Eight recreationally active individuals (aged 25±6 years, BMI 24.8±1.0 kg.min-2, VO2max 48.4±4.0 completed two exercise bouts on a cycle ergometer following an overnight fast. The trial order was randomised and separated by ≥7 days. HIT sessions involved 5 x 4 min bouts performed at 75% peak power output whereas MICT was performed at 50% of peak power output, and matched to the HIT session for total work. Muscle biopsies were collected prior to exercise, immediately post-exercise and 3 h post-exercise. Single muscle fibres were isolated and muscle fibre type was assessed using immunoblotting. Single muscle fibres of the same fibre type were pooled before analysis of the autophagy marker LC3-I/II. The content and localisation of LC3-I/II was further investigated in membrane, cytosolic and myofibrillar enriched fractions.
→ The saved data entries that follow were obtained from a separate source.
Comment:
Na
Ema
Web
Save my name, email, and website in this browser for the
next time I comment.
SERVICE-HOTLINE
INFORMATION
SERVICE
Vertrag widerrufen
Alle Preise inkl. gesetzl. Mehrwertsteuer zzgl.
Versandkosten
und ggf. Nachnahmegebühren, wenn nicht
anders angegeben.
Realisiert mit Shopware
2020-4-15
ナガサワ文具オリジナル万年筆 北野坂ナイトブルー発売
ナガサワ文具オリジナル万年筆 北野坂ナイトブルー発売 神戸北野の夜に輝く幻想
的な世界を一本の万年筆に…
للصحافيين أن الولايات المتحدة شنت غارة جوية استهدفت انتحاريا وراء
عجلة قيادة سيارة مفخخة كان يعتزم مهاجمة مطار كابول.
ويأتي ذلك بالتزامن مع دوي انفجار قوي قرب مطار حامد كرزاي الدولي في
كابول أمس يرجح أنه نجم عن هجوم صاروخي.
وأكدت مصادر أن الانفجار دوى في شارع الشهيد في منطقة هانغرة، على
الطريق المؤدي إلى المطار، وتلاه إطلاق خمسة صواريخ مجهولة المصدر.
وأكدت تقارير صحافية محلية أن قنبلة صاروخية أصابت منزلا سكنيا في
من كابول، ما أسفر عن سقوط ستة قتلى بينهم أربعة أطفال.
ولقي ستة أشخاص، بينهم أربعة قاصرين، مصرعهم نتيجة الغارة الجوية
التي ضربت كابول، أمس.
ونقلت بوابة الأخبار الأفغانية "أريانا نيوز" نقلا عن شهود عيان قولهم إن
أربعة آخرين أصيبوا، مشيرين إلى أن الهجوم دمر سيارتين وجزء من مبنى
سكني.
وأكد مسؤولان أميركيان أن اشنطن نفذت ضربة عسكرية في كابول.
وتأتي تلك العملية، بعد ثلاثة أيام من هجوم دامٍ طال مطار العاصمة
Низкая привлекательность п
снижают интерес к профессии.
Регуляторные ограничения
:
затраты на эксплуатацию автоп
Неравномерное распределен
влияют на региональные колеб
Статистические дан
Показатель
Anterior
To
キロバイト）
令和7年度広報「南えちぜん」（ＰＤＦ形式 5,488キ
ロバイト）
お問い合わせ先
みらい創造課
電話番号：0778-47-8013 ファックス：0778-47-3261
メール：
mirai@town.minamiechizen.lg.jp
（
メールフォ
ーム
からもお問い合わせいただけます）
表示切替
Additional autophagy markers (GABARAP and p62) and upstream signalling pathways were analysed by immunoblotting in whole muscle.
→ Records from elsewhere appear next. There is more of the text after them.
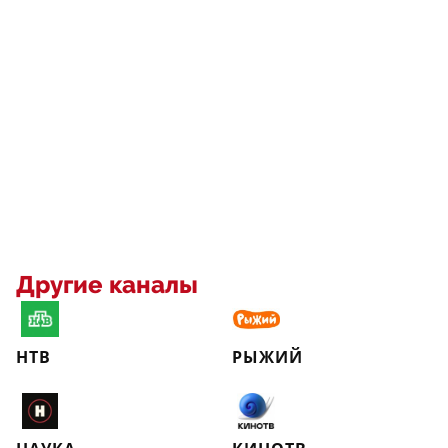
Другие каналы
НТВ
РЫЖИЙ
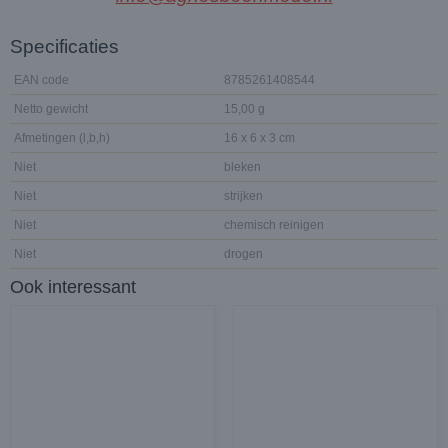
Specificaties
EAN code
8785261408544
Netto gewicht
15,00 g
Afmetingen (l,b,h)
16 x 6 x 3 cm
Niet
bleken
Niet
strijken
Niet
chemisch reinigen
Niet
drogen
Ook interessant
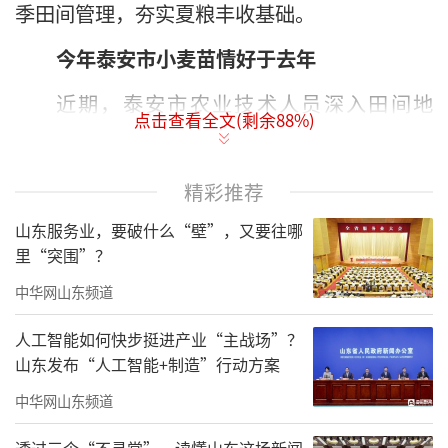
季田间管理，夯实夏粮丰收基础。
今年泰安市小麦苗情好于去年
近期，泰安市农业技术人员深入田间地
点击查看全文(剩余
88
%)
头，开展技术指导。“今天我们又察看了肥城
市和岱岳区的小麦苗情，从实地考察情况来
精彩推荐
看，今年泰安市小麦苗情整体不错。”市农业
山东服务业，要破什么“壁”，又要往哪
技术推广中心正高级农艺师殷复伟介绍，针对
里“突围”？
今年小麦苗情、墒情和病虫草情，泰安市春季
中华网山东频道
麦田管理要重点做好“促弱控旺，肥水调控，
促根增蘖、培育壮苗、防倒春寒，防病虫
人工智能如何快步挺进产业“主战场”？
山东发布“人工智能+制造”行动方案
草”工作，提高群体和个体质量，促进长势均
衡，夯实小麦单产提升基础。
中华网山东频道
《意见》指出，据调查，泰安市小麦一、
透过三个“不寻常”，读懂山东这场新闻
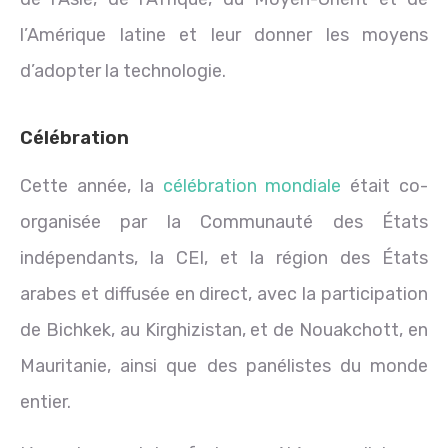
l’Amérique latine et leur donner les moyens
d’adopter la technologie.
Célébration
Cette année, la
célébration mondiale
était co-
organisée par la Communauté des États
indépendants, la CEI, et la région des États
arabes et diffusée en direct, avec la participation
de Bichkek, au Kirghizistan, et de Nouakchott, en
Mauritanie, ainsi que des panélistes du monde
entier.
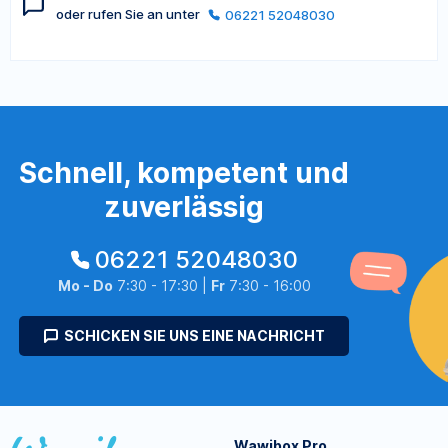
oder rufen Sie an unter
06221 52048030
Schnell, kompetent und
zuverlässig
06221 52048030
Mo - Do
7:30 - 17:30 |
Fr
7:30 - 16:00
SCHICKEN SIE UNS EINE NACHRICHT
Wawibox Pro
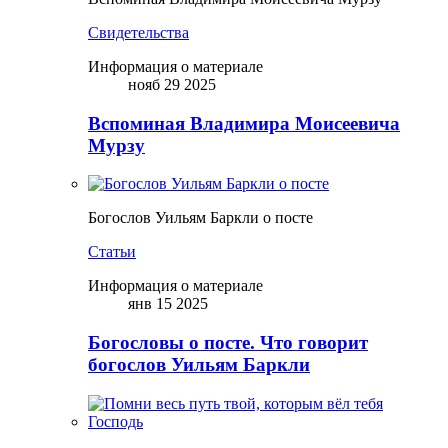
Свидетельства
Информация о материале
нояб 29 2025
Вспоминая Владимира Моисеевича
Мурзу
Богослов Уильям Баркли о посте
Статьи
Информация о материале
янв 15 2025
Богословы о посте. Что говорит
богослов Уильям Баркли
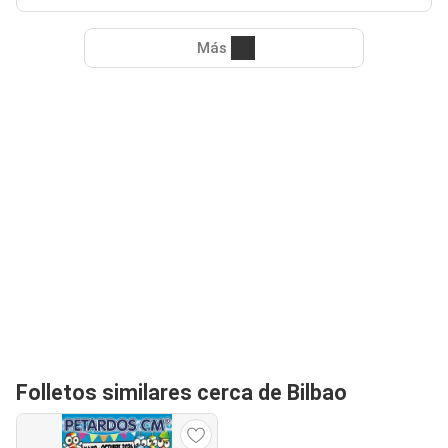
Más
Folletos similares cerca de Bilbao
LC3-II abundance, which is indicative of autophagosome content, tended to be higher in type I muscle fibres in the basal state (P=0.09). There was no significant change in LC3-II abundance in response to MICT immediately or 3 hours post-exercise. In contrast, there was a reduction in LC3-II abundance in type I (P=0.06) and type II muscle fibres (P=0.02) immediately post-HIT which returned to baseline values at 3 hours post-exercise. There were no changes in LC3-I content and no significant differences in GABARAP or p62 abundance following either exercise mode (P > 0.05). Approximately 80% of the total LC3-I pool was in the cytosolic fraction whereas LC3-II was found exclusively in the membrane-enriched fraction.
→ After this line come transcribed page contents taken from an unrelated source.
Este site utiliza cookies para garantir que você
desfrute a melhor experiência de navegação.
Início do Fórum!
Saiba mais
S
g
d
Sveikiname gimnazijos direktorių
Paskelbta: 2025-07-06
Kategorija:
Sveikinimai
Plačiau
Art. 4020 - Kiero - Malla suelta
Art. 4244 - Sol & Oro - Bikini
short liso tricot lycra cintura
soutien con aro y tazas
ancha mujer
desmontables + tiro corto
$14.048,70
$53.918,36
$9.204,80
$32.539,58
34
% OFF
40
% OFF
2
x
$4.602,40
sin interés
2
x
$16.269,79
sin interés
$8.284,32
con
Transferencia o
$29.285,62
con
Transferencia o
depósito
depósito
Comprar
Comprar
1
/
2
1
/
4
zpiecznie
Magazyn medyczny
These results demonstrate that acute exercise can modulate skeletal muscle autophagy in an intensity dependent manner. The enhanced autophagosome clearance may contribute to the superior adaptations of skeletal muscle previously observed with HIT. Furthermore, this study shows that the lipidation of LC3 determines its localisation to the membrane fraction, indicative of its presence on the autophagosomal membrane.

He C, Bassik MC, Moresi V, Sun K, Wei Y, Zou Z, An Z, Loh J, Fisher J, Sun Q, Korsmeyer S, Packer M, May HI, Hill JA, Virgin HW, Gilpin C, Xiao G, Bassel-Duby R, Scherer PE, Levine B. (2012) Exercise-induced BCL2-regulated autophagy is required for muscle glucose homeostasis. Nature 481:511-515.

Lira VA, Okutsu M, Zhang M, Greene NP, Laker RC, Breen DS, Hoehn KL, Yan Z. (2013) Autophagy is required for exercise training-induced skeletal muscle adaptation and improvement of physical performance. FASEB J 27:4184-4193.